An Ivy or similar college will absolutely guarantee you a rich, full and successful life.

Soon after college, a person's own qualities will determine whether he/she gets a raise, a promotion, is courted for another job, or has the vision to see opportunities and the imagination to create a new career. Even if the name on his/her diploma helps land the first job, that would be just about the limit of its leverage. Furthermore, little-known colleges have always taken a disproportionate share of academic honors.  Many highly successful people attended relatively unknown schools, and every Ivy alum doesn’t lead the life of their dreams.

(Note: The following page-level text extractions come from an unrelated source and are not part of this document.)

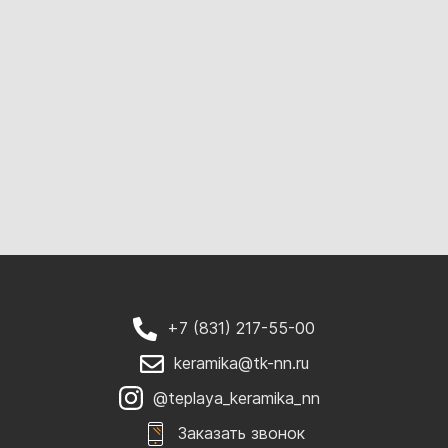
+7 (831) 217-55-00
keramika@tk-nn.ru
@teplaya_keramika_nn
Заказать звонок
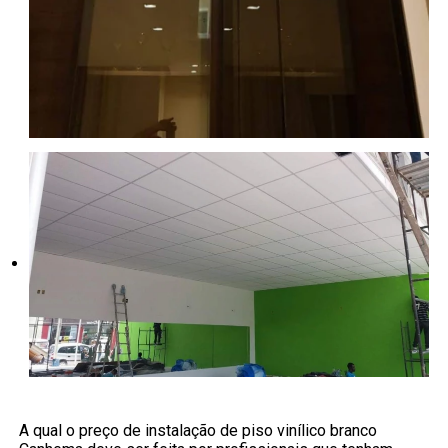
A qual o preço de instalação de piso vinílico branco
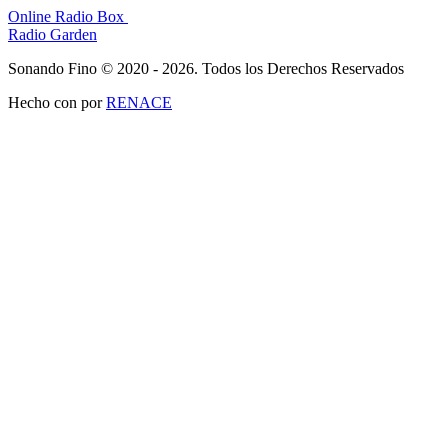
Online Radio Box
Radio Garden
Sonando Fino © 2020 - 2026. Todos los Derechos Reservados
Hecho con
por
RENACE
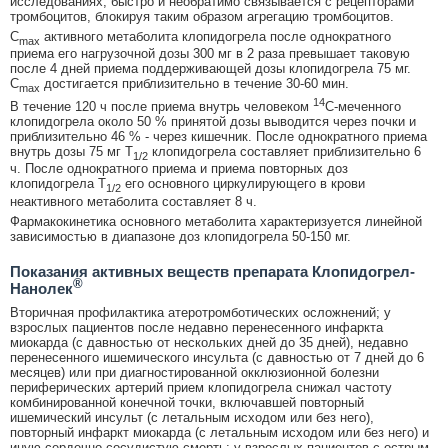
исследованиях, быстро и необратимо связывается с рецепторами
тромбоцитов, блокируя таким образом агрегацию тромбоцитов.
С
активного метаболита клопидогрела после однократного
max
приема его нагрузочной дозы 300 мг в 2 раза превышает таковую
после 4 дней приема поддерживающей дозы клопидогрела 75 мг.
С
достигается приблизительно в течение 30-60 мин.
max
14
В течение 120 ч после приема внутрь человеком
C-меченного
клопидогрела около 50 % принятой дозы выводится через почки и
приблизительно 46 % - через кишечник. После однократного приема
внутрь дозы 75 мг Т
клопидогрела составляет приблизительно 6
1/2
ч. После однократного приема и приема повторных доз
клопидогрела Т
его основного циркулирующего в крови
1/2
неактивного метаболита составляет 8 ч.
Фармакокинетика основного метаболита характеризуется линейной
зависимостью в диапазоне доз клопидогрела 50-150 мг.
Показания активных веществ препарата Клопидогрел-
®
Нанолек
Вторичная профилактика атеротромботических осложнений; у
взрослых пациентов после недавно перенесенного инфаркта
миокарда (с давностью от нескольких дней до 35 дней), недавно
перенесенного ишемического инсульта (с давностью от 7 дней до 6
месяцев) или при диагностированной окклюзионной болезни
периферических артерий прием клопидогрела снижал частоту
комбинированной конечной точки, включавшей повторный
ишемический инсульт (с летальным исходом или без него),
повторный инфаркт миокарда (с летальным исходом или без него) и
иную сердечно-сосудистую смерть; у взрослых пациентов с острым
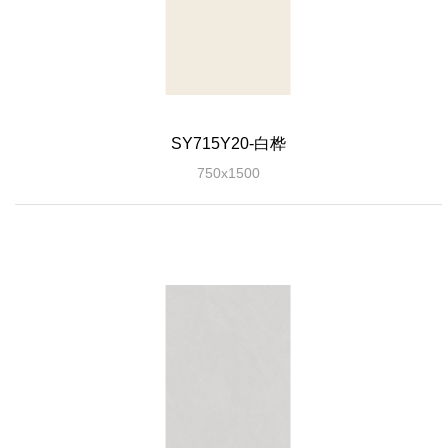
SY715Y20-白桦
750x1500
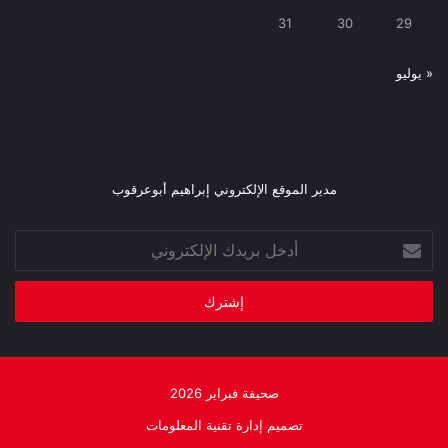
31
30
29
« يوليو
مدير الموقع الإلكتروني إبراهيم أبوعرقوب
أدخل
بريدك
الإلكتروني
صحيفة فبراير 2026
تصميم إدارة تقنية المعلومات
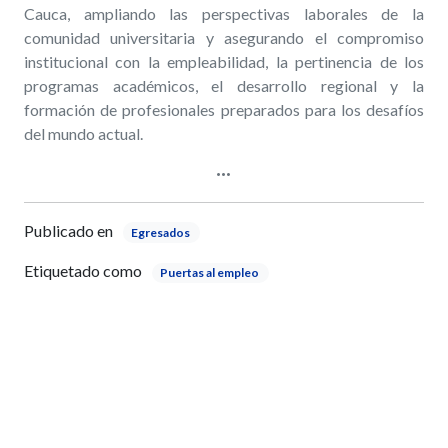
Cauca, ampliando las perspectivas laborales de la
comunidad universitaria y asegurando el compromiso
institucional con la empleabilidad, la pertinencia de los
programas académicos, el desarrollo regional y la
formación de profesionales preparados para los desafíos
del mundo actual.
Publicado en
Egresados
Etiquetado como
Puertas al empleo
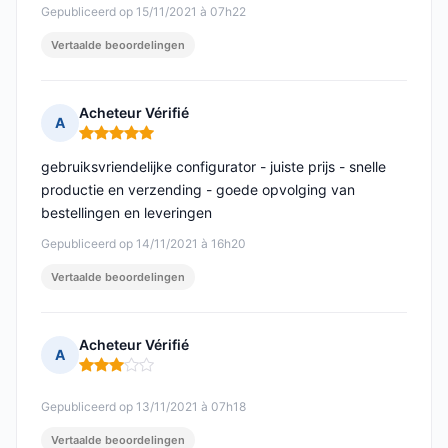
Gepubliceerd op 15/11/2021 à 07h22
Vertaalde beoordelingen
Acheteur Vérifié
A
Opmerking: 5 van 5
gebruiksvriendelijke configurator - juiste prijs - snelle
productie en verzending - goede opvolging van
bestellingen en leveringen
Gepubliceerd op 14/11/2021 à 16h20
Vertaalde beoordelingen
Acheteur Vérifié
A
Opmerking: 3 van 5
Gepubliceerd op 13/11/2021 à 07h18
Vertaalde beoordelingen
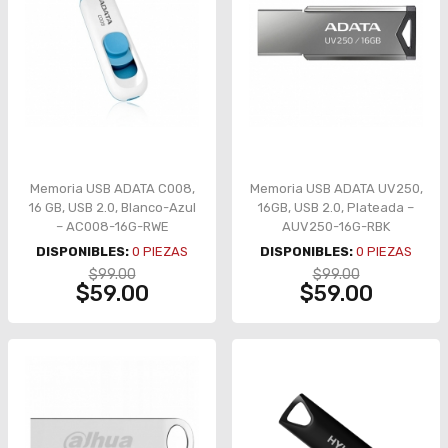
Memoria USB ADATA C008,
Memoria USB ADATA UV250,
16 GB, USB 2.0, Blanco-Azul
16GB, USB 2.0, Plateada –
– AC008-16G-RWE
AUV250-16G-RBK
DISPONIBLES:
0
PIEZAS
DISPONIBLES:
0
PIEZAS
$99.00
$99.00
$59.00
$59.00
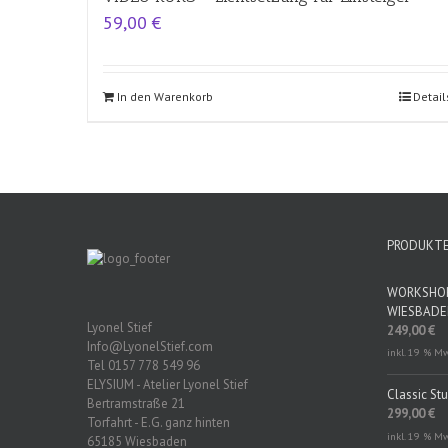
59,00
€
In den Warenkorb
Detail
PRODUKT
WORKSHOP 
WIESBAD
Lyonel Stief
249,00
€
Info@LyonelStief.com
inkl. 19 % M
Tel 0157 778 549 96
ELYSIUM - Atelier Lyonel Stief
Classic St
Bertramstraße 21
299,00
€
Torfahrt - E.G. ganz hinten
inkl. 19 % M
65185 Wiesbaden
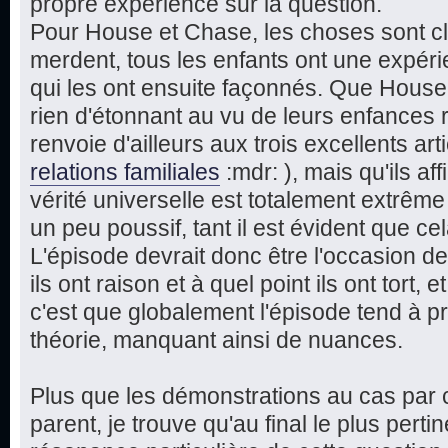
propre expérience sur la question.
Pour House et Chase, les choses sont cla
merdent, tous les enfants ont une expérie
qui les ont ensuite façonnés. Que Hous
rien d'étonnant au vu de leurs enfances 
renvoie d'ailleurs aux trois excellents art
relations familiales
:mdr: ), mais qu'ils a
vérité universelle est totalement extrême
un peu poussif, tant il est évident que cel
L'épisode devrait donc être l'occasion de
ils ont raison et à quel point ils ont tort, 
c'est que globalement l'épisode tend à pr
théorie, manquant ainsi de nuances.
Plus que les démonstrations au cas par c
parent, je trouve qu'au final le plus perti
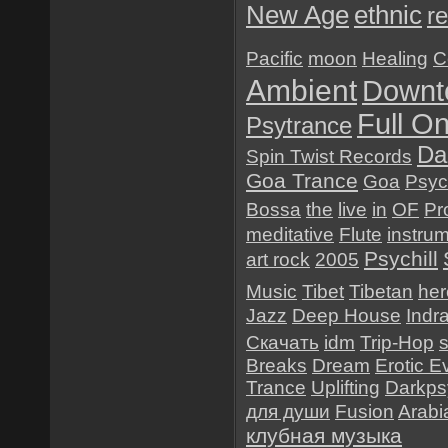
New Age
ethnic
re
Pacific
moon
Healing
C
Ambient
Downt
Full O
Psytrance
Da
Spin Twist Records
Goa Trance
Goa
Psyc
Bossa
the
live
in
OF
Pr
meditative
Flute
instru
Psychill
art rock
2005
Music
Tibet
Tibetan
her
Jazz
Deep House
Indr
Скачать
idm
Trip-Hop
Breaks
Dream
Erotic E
Trance
Uplifting
Darkps
для души
Fusion
Arabi
клубная музыка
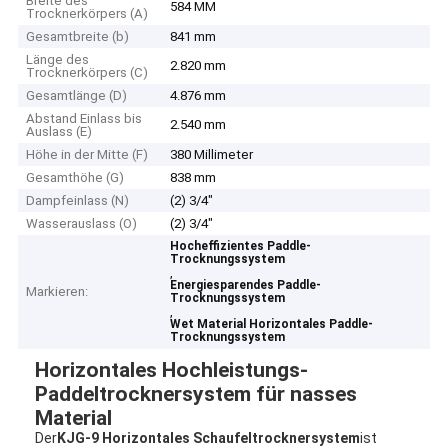
Breite des
584 MM
Trocknerkörpers (A)
Gesamtbreite (b)
841 mm
Länge des
2.820 mm
Trocknerkörpers (C)
Gesamtlänge (D)
4.876 mm
Abstand Einlass bis
2.540 mm
Auslass (E)
Höhe in der Mitte (F)
380 Millimeter
Gesamthöhe (G)
838 mm
Dampfeinlass (N)
(2) 3/4"
Wasserauslass (O)
(2) 3/4"
Hocheffizientes Paddle-
Trocknungssystem
,
Energiesparendes Paddle-
Markieren:
Trocknungssystem
,
Wet Material Horizontales Paddle-
Trocknungssystem
Horizontales Hochleistungs-
Paddeltrocknersystem für nasses
Material
Der
KJG-9 Horizontales Schaufeltrocknersystem
ist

If you can't make an Ivy, a prestige college is next best because the name on your diploma will determine whether you get into a good graduate school or do something worthwhile in life. 

What counts is your record and your abilities. You can't get into any medical school with a C+ average from any name school, but you can with a B+ average and good Medical College Aptitude Test scores from Earlham or Knox or a host of other good schools. Furthermore, the graduate department chairman and some of the admissions committee members are as likely as not to be graduates of less “prestigious” colleges.

Eastern institutions are the best and most desirable; forget about that dreary Siberian plain between Pennsylvania and the Colorado ski slopes known as the Midwest. 

A school can be a great institution regardless of its location. Unfortunately, the Midwest has long been a victim of Eastern cultural prejudice and the South suffers a lingering damnation for sins of the past; the truth is quite different. For example, Midwestern colleges have been responsible for many of the most recent innovations for undergraduate institutions, and their student bodies are more diverse and cosmopolitan than their Eastern counterparts.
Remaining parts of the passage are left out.